__DIRECTIONS__: Please find every line in the records below that contains the word "listopada", and copy it.

__TASK INPUTS__:
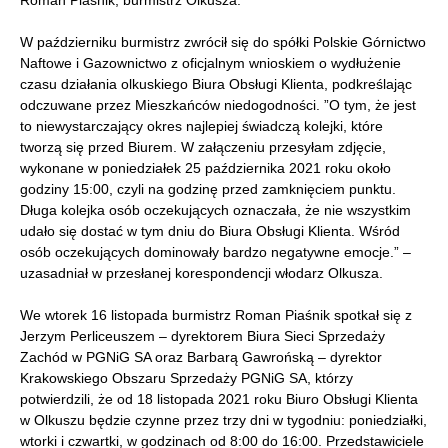
W październiku burmistrz zwrócił się do spółki Polskie Górnictwo
Naftowe i Gazownictwo z oficjalnym wnioskiem o wydłużenie
czasu działania olkuskiego Biura Obsługi Klienta, podkreślając
odczuwane przez Mieszkańców niedogodności. ”O tym, że jest
to niewystarczający okres najlepiej świadczą kolejki, które
tworzą się przed Biurem. W załączeniu przesyłam zdjęcie,
wykonane w poniedziałek 25 października 2021 roku około
godziny 15:00, czyli na godzinę przed zamknięciem punktu.
Długa kolejka osób oczekujących oznaczała, że nie wszystkim
udało się dostać w tym dniu do Biura Obsługi Klienta. Wśród
osób oczekujących dominowały bardzo negatywne emocje.” –
uzasadniał w przesłanej korespondencji włodarz Olkusza.
We wtorek 16 listopada burmistrz Roman Piaśnik spotkał się z
Jerzym Perliceuszem – dyrektorem Biura Sieci Sprzedaży
Zachód w PGNiG SA oraz Barbarą Gawrońską – dyrektor
Krakowskiego Obszaru Sprzedaży PGNiG SA, którzy
potwierdzili, że od 18 listopada 2021 roku Biuro Obsługi Klienta
w Olkuszu będzie czynne przez trzy dni w tygodniu: poniedziałki,
wtorki i czwartki, w godzinach od 8:00 do 16:00. Przedstawiciele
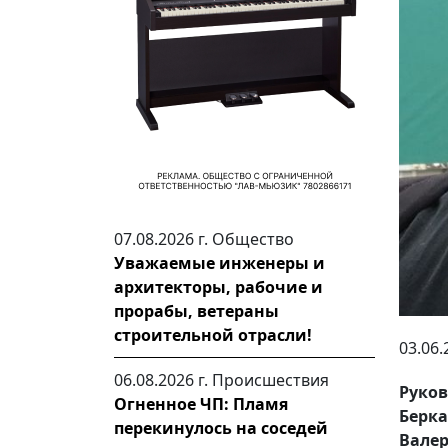
07.08.2026 г.
Общество
Уважаемые инженеры и
архитекторы, рабочие и
прорабы, ветераны
строительной отрасли!
03.06.
06.08.2026 г.
Происшествия
Руко
Огненное ЧП: Пламя
Берк
перекинулось на соседей
Вале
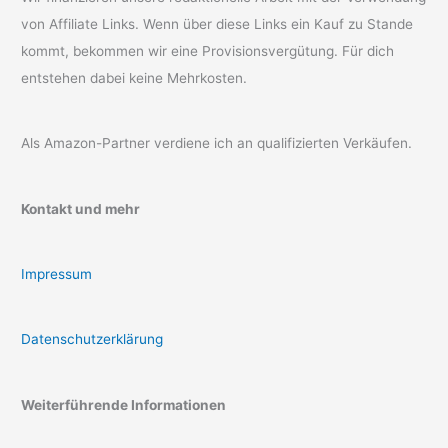
von Affiliate Links. Wenn über diese Links ein Kauf zu Stande
kommt, bekommen wir eine Provisionsvergütung. Für dich
entstehen dabei keine Mehrkosten.
Als Amazon-Partner verdiene ich an qualifizierten Verkäufen.
Kontakt und mehr
Impressum
Datenschutzerklärung
Weiterführende Informationen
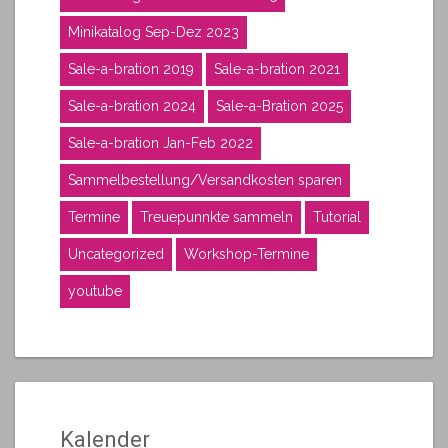
Minikatalog Sep-Dez 2023
Sale-a-bration 2019
Sale-a-bration 2021
Sale-a-bration 2024
Sale-a-Bration 2025
Sale-a-bration Jan-Feb 2022
Sammelbestellung/Versandkosten sparen
Termine
Treuepunnkte sammeln
Tutorial
Uncategorized
Workshop-Termine
youtube
Kalender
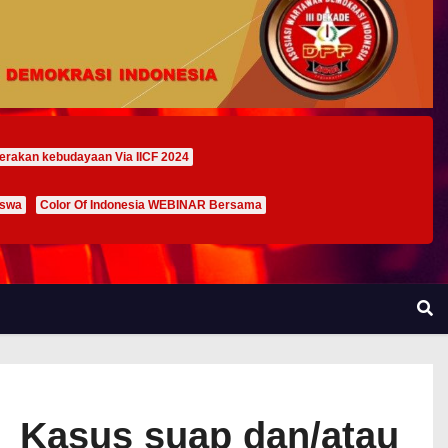
erakan kebudayaan Via IICF 2024
iswa
Color Of Indonesia WEBINAR Bersama
a Kasus suap dan/atau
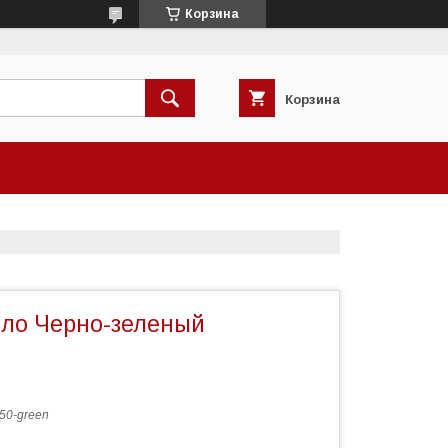
Корзина
Корзина
сло Черно-зеленый
50-green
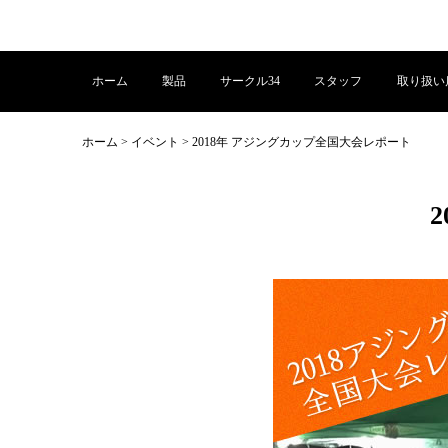
ホーム
製品
サークル34
スタッフ
取り扱い
ホーム
>
イベント
>
2018年 アジングカップ全国大会レポート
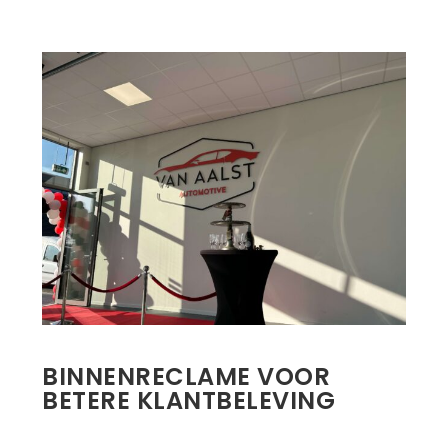
BINNENRECLAME VOOR
BETERE KLANTBELEVING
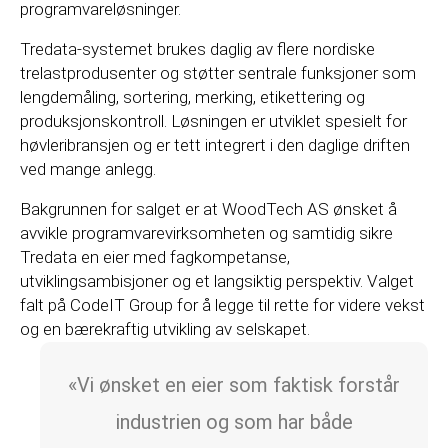
programvareløsninger.
Tredata-systemet brukes daglig av flere nordiske
trelastprodusenter og støtter sentrale funksjoner som
lengdemåling, sortering, merking, etikettering og
produksjonskontroll. Løsningen er utviklet spesielt for
høvleribransjen og er tett integrert i den daglige driften
ved mange anlegg.
Bakgrunnen for salget er at WoodTech AS ønsket å
avvikle programvarevirksomheten og samtidig sikre
Tredata en eier med fagkompetanse,
utviklingsambisjoner og et langsiktig perspektiv. Valget
falt på CodeIT Group for å legge til rette for videre vekst
og en bærekraftig utvikling av selskapet.
«Vi ønsket en eier som faktisk forstår
industrien og som har både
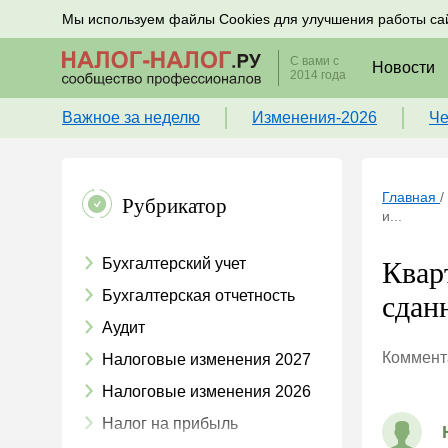
Подписывайтесь на новости по налогам, учету и к
Мы используем файлы Cookies для улучшения работы са
С вами с
Новости
2014 года
Важное за неделю
Изменения-2026
Че
Главная
/
Рубрикатор
и...
Бухгалтерский учет
Квар
Бухгалтерская отчетность
сдан
Аудит
Коммента
Налоговые изменения 2027
Налоговые изменения 2026
Налог на прибыль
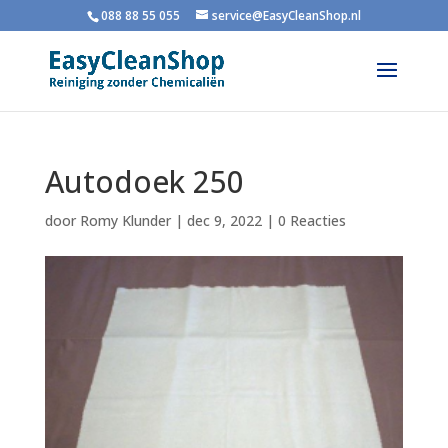
088 88 55 055
service@EasyCleanShop.nl
Autodoek 250
door
Romy Klunder
|
dec 9, 2022
|
0 Reacties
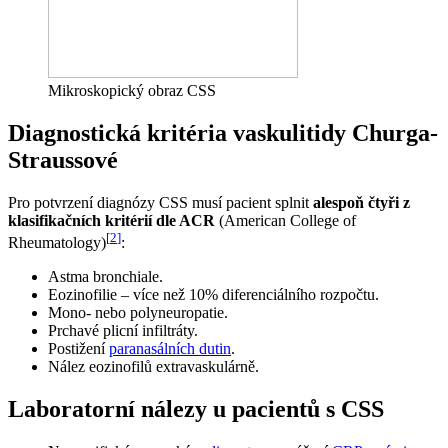
Mikroskopický obraz CSS
Diagnostická kritéria vaskulitidy Churga-
Straussové
Pro potvrzení diagnózy CSS musí pacient splnit
alespoň čtyři z
klasifikačních kritérií dle ACR
(American College of
[
2
]
Rheumatology)
:
Astma bronchiale.
Eozinofilie – více než 10% diferenciálního rozpočtu.
Mono- nebo polyneuropatie.
Prchavé plicní infiltráty.
Postižení
paranasálních dutin
.
Nález eozinofilů extravaskulárně.
Laboratorní nálezy u pacientů s CSS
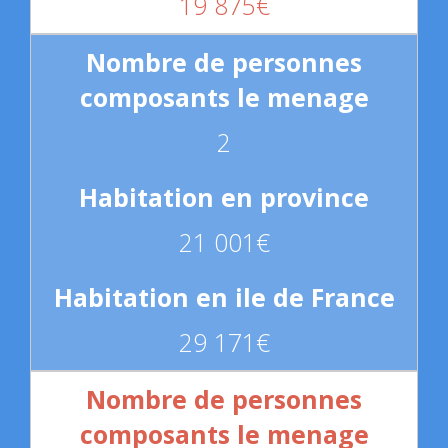
19 875€
2
21 001€
29 171€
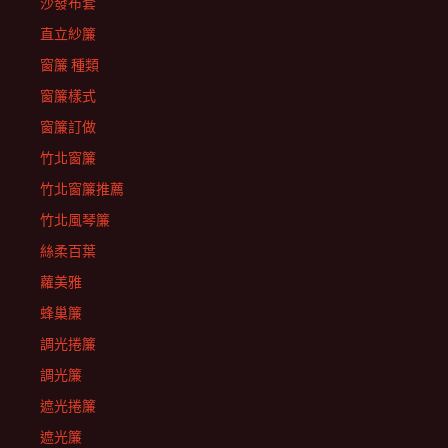
沙發布套
直立紗簾
窗簾 種類
窗簾樣式
窗簾訂做
竹北窗簾
竹北窗簾推薦
竹北風琴簾
絲柔百葉
蘿美雅
蜂巢簾
調光捲簾
調光簾
遮光捲簾
遮光簾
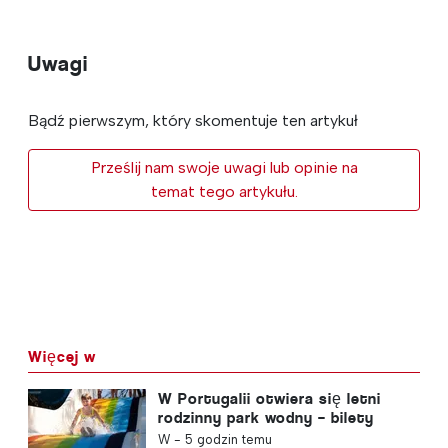
Uwagi
Bądź pierwszym, który skomentuje ten artykuł
Prześlij nam swoje uwagi lub opinie na
temat tego artykułu.
Więcej w
W Portugalii otwiera się letni
rodzinny park wodny – bilety
kosztują 2 euro
W -
5 godzin temu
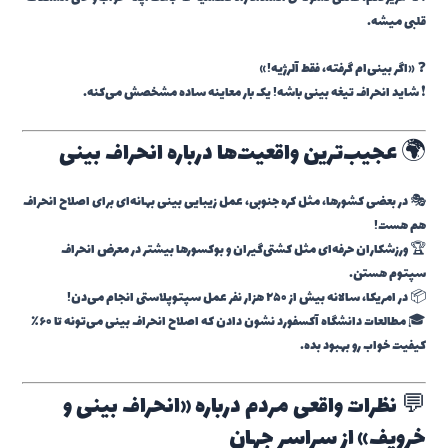
قلبی میشه.
❓ «اگر بینی‌ام گرفته، فقط آلرژیه!»
❗ شاید انحراف تیغه بینی باشه! یک بار معاینه ساده مشخصش می‌کنه.
🌍 عجیب‌ترین واقعیت‌ها درباره انحراف بینی
🎭 در بعضی کشورها، مثل کره جنوبی، عمل زیبایی بینی بهانه‌ای برای اصلاح انحراف
هم هست!
🏆 ورزشکاران حرفه‌ای مثل کشتی‌گیران و بوکسورها بیشتر در معرض انحراف
سپتوم هستن.
📦 در امریکا، سالانه بیش از ۲۵۰ هزار نفر عمل سپتوپلاستی انجام می‌دن!
🎓 مطالعات دانشگاه آکسفورد نشون دادن که اصلاح انحراف بینی می‌تونه تا ۶۰٪
کیفیت خواب رو بهبود بده.
💬 نظرات واقعی مردم درباره «انحراف بینی و
خروپف» از سراسر جهان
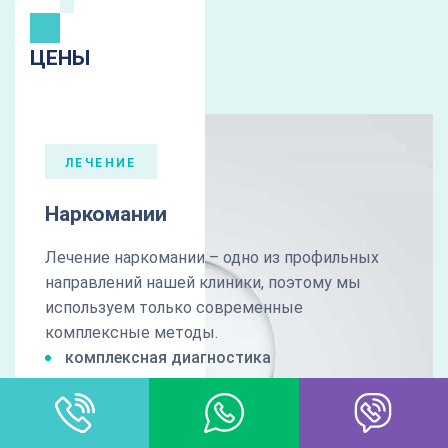
ЦЕНЫ
ЛЕЧЕНИЕ
Наркомании
Лечение наркомании – одно из профильных
направлений нашей клиники, поэтому мы
используем только современные
комплексные методы.
комплексная диагностика
медикаментозная коррекция
психокоррекционная терапия
(реабилитация)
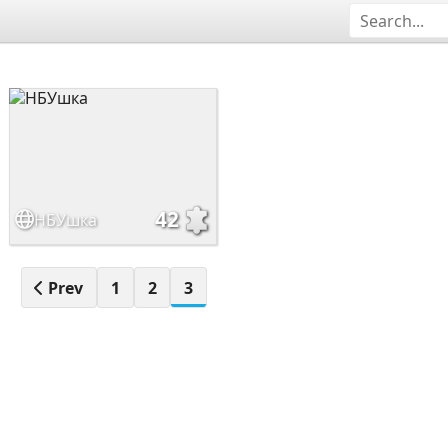
42
НБУшка
Prev
1
2
3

__REPLY__:
We wtorek 16 listopada burmistrz Roman Piaśnik spotkał się z
potwierdzili, że od 18 listopada 2021 roku Biuro Obsługi Klienta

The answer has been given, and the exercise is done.